They told us that they had caught the Copperhead after a ten-mile chase, and that he was badly hurt, for the wagon had upset and the fellow was beneath it. Ramsey asked my father to go at once to see what could be done for him.

The man, however, was quite dead when my father reached him. There was a purple mark around his neck: and the opinion seemed to be that he had got tangled up in the harness or something.


The war-time months went dragging by, and the burden of gloom in the air seemed to lift; for when the Chicago "Tribune" was read each evening in the post-office it told of victories on land and sea. Yet it was a joy not untinged with black; for in the church across from our house, funerals had been held for farmer boys who had died in prison-pens and been buried in Georgia trenches.

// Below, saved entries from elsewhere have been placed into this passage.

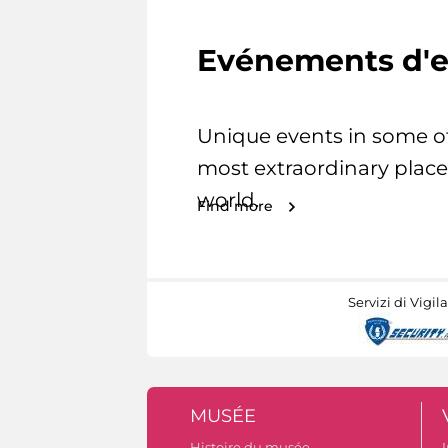
Evénements d'e
Unique events in some o
most extraordinary place
world.
Find more
Servizi di Vigil
MUSÉE
Histoire du musée
I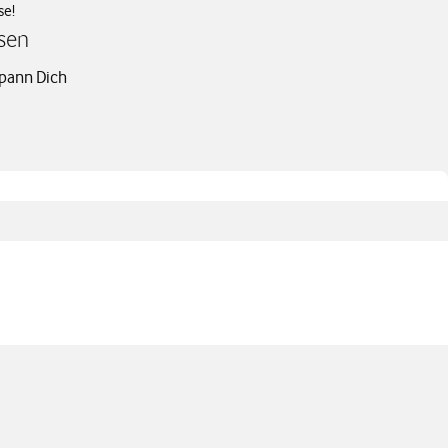
se!
msen
spann Dich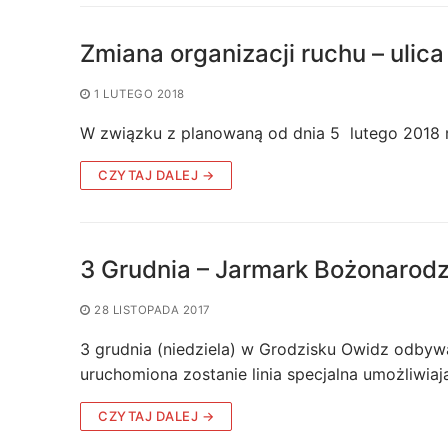
Zmiana organizacji ruchu – ulic
1 LUTEGO 2018
W związku z planowaną od dnia 5 lutego 2018 
CZYTAJ DALEJ →
3 Grudnia – Jarmark Bożonarod
28 LISTOPADA 2017
3 grudnia (niedziela) w Grodzisku Owidz odbyw
uruchomiona zostanie linia specjalna umożliwia
CZYTAJ DALEJ →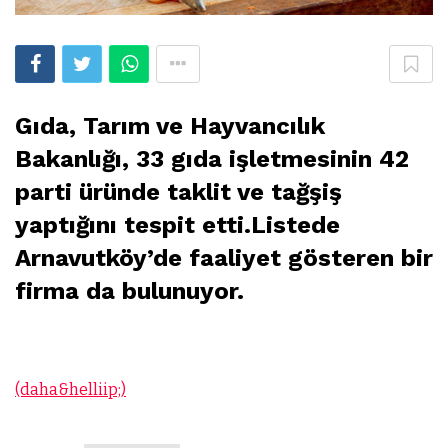
Gıda, Tarım ve Hayvancılık
Bakanlığı, 33 gıda işletmesinin 42
parti üründe taklit ve tağşiş
yaptığını tespit etti.Listede
Arnavutköy’de faaliyet gösteren bir
firma da bulunuyor.
(daha&helliip;)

One youth there was, I remember, who had stopped to get a drink at our pump, and squirted a mouthful of water over me because I was handy.

One night the postmaster was reading aloud the names of the killed at Gettysburg, and he ran right on to the name of this boy. The boy's father sat there on a nail-keg, chewing a straw. The postmaster tried to shuffle over the name and on to the next.

"Hi! Wha—what's that you said?"

"Killed in honorable battle—Snyder, Hiram," said the postmaster with a forced calmness.

The boy's father stood up with a jerk. Then he sat down. Then he stood up again and staggered his way to the door and fumbled for the latch like a blind man.

"God help him! he's gone to tell the old woman," said the postmaster as he blew his nose on a red handkerchief.